En mi caso el nombre no supone un hándicap que me derive
a no leer una novela en concreto si previamente no conozco a su autor pero si
reconozco que asocio cierto tipo de literatura a ciertos nombres. No creo que
sea cuestión de prejuicios sino de afinidad a estilos o ciertos géneros. Lo normal es que si un libro de un
determinado autor nos gusta buscaremos historias de nuestro interés entre el resto
de sus publicaciones para obtener algo parecido.
Por ejemplo, habitualmente asociamos el Chick lit a
escritoras, son libros escritos por mujeres y para mujeres y fácilmente identificables.

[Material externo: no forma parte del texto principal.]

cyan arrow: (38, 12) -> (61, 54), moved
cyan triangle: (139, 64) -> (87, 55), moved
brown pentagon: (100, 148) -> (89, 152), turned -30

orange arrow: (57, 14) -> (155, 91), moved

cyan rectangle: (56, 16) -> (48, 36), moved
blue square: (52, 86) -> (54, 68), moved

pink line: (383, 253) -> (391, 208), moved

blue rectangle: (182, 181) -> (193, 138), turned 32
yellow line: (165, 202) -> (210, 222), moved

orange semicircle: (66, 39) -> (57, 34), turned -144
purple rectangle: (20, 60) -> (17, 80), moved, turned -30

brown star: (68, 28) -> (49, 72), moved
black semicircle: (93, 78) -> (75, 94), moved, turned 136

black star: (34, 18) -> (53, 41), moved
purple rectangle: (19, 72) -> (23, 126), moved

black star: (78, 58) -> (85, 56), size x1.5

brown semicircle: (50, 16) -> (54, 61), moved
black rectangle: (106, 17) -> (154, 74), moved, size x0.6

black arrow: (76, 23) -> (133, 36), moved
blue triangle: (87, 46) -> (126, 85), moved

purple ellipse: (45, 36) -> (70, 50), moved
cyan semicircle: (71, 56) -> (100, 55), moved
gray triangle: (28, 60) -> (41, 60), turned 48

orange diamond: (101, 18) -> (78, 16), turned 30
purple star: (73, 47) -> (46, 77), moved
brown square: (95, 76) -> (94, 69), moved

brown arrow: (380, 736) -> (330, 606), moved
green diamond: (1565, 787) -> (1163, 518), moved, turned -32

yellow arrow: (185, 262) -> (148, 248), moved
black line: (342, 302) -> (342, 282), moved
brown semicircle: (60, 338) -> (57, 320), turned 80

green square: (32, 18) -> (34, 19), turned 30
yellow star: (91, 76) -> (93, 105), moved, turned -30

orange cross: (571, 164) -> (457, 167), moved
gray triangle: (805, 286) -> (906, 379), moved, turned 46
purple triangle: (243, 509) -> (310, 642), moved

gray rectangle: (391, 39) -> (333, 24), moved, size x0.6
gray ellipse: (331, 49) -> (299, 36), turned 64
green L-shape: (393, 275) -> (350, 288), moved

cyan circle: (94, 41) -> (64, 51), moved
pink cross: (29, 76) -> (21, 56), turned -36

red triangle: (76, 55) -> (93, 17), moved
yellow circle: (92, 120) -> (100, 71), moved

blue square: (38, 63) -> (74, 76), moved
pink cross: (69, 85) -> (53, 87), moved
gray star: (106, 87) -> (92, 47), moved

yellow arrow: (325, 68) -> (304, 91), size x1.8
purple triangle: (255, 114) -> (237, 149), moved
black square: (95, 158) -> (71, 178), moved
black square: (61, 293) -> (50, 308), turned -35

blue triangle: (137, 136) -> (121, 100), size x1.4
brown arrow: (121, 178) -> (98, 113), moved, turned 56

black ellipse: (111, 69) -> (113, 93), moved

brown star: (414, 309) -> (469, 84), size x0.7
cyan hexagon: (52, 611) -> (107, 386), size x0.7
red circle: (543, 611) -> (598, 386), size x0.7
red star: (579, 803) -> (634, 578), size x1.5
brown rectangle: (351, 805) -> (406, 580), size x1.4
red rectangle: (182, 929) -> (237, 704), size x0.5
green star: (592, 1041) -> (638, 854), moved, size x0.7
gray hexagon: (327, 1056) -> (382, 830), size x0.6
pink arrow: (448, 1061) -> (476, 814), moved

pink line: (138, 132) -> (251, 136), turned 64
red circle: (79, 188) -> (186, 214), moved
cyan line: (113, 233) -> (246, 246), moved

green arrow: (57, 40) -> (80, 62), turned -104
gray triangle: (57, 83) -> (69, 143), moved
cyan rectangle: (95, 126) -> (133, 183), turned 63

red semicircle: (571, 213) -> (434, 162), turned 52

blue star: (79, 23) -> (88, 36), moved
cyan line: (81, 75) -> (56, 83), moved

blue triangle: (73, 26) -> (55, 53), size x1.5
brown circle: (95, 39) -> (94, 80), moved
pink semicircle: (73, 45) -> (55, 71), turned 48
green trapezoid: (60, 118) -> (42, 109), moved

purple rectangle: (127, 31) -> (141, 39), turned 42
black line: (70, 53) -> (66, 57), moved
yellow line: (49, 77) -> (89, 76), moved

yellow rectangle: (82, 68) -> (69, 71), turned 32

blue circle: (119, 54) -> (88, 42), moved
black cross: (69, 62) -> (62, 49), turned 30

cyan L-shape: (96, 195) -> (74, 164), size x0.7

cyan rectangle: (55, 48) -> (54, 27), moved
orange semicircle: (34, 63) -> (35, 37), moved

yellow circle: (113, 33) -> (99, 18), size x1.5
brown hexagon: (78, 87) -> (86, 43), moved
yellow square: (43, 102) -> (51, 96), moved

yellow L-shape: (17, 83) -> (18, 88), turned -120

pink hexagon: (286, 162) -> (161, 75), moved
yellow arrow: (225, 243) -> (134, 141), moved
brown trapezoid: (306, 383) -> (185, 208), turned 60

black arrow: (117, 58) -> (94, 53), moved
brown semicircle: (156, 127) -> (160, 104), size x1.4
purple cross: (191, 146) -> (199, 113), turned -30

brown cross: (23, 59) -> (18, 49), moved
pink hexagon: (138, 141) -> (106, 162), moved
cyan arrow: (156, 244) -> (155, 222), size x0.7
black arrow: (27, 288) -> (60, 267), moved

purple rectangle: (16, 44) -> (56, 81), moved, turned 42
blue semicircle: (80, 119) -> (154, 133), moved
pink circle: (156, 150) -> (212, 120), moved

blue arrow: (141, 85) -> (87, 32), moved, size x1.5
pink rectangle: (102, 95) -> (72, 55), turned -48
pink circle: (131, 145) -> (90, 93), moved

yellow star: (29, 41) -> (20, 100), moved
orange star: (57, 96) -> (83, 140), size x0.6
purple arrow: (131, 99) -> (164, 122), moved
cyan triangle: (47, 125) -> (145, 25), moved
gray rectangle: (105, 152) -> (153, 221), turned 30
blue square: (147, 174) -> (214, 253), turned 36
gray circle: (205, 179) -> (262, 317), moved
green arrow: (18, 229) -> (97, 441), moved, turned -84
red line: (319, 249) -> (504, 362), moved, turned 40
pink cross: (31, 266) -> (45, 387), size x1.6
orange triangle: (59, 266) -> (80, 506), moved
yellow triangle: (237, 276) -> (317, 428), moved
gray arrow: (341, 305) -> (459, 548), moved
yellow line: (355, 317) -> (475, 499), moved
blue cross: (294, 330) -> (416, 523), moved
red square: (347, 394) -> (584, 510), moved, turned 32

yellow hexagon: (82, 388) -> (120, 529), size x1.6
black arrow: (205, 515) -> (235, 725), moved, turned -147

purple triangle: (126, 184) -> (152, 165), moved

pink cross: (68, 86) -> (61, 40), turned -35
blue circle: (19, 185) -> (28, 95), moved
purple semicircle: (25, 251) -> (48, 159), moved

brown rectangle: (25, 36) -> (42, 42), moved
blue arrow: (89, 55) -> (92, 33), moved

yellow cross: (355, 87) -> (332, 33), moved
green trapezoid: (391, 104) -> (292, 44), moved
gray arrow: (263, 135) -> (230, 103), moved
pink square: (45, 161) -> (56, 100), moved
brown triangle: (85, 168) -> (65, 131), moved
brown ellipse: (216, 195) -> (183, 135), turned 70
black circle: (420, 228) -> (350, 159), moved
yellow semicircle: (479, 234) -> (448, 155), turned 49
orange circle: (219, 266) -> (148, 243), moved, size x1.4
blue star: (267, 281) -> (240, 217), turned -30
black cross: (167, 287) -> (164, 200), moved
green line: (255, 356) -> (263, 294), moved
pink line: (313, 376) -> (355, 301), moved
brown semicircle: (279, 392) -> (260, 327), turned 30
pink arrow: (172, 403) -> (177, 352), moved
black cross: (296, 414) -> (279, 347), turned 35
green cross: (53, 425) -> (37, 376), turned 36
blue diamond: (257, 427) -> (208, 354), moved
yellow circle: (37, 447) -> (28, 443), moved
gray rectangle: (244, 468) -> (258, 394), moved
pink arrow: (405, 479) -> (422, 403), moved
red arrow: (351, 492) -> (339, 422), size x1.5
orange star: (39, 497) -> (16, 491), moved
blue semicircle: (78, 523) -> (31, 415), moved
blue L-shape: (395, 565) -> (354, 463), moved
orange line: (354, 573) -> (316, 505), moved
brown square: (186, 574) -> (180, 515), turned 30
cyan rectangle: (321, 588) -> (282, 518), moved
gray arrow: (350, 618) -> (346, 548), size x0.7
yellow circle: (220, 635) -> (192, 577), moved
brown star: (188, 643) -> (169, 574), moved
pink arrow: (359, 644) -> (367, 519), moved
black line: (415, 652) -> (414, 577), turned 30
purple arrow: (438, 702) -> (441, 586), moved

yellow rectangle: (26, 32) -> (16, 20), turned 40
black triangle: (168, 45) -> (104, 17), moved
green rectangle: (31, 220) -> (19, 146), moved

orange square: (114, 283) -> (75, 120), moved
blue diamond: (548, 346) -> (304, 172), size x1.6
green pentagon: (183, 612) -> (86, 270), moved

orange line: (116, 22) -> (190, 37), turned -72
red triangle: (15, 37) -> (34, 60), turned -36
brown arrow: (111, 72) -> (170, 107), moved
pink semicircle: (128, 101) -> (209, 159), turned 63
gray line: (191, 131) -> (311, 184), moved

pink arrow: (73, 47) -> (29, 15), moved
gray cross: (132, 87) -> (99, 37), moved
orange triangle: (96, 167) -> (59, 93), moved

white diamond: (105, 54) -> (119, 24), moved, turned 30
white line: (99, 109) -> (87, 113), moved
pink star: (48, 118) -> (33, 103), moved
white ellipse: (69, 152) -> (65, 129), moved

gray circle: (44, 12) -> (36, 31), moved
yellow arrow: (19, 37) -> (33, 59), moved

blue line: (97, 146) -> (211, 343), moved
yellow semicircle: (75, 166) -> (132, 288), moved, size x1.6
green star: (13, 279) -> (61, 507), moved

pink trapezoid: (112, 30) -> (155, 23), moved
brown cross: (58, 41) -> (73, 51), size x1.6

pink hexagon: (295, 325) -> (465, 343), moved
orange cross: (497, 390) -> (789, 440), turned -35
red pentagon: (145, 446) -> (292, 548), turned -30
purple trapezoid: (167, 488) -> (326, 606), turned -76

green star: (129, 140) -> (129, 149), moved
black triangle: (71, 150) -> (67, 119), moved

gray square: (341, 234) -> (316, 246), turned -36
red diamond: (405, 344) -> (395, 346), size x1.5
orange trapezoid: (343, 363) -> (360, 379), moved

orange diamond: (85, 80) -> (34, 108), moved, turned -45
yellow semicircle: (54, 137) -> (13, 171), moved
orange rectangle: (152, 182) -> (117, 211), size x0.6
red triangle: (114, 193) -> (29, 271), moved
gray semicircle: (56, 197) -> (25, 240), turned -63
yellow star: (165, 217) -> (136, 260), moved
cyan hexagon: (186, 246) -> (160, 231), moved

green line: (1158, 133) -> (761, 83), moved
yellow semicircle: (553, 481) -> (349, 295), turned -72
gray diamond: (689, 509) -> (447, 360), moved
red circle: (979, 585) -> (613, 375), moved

¿Leeríamos un thriller escrito por Marian Keyes o Sophie Kinsella? ¿O confiaríamos
en el lado romántico de Stephen king?
Otra cuestión que me parece interesante es en el éxito inmediato
que tienen las novelas publicadas por autores consagrados. Publiquen lo que
publiquen se colocan en lo más alto de las listas de ventas y ciertos medios no
se atreven a criticarlas. ¿Será que el éxito llama al éxito como dijo Doris
Lessing? ¿Sobrevaloramos las novelas cuando el autor tiene una trayectoria
sólida?
Y a vosotros ¿Qué pensáis de todo esto?¿Os influye de
alguna manera la sonoridad del nombre a la hora de hacer una elección?¿Desconfiáis cuando un autor cambia de género?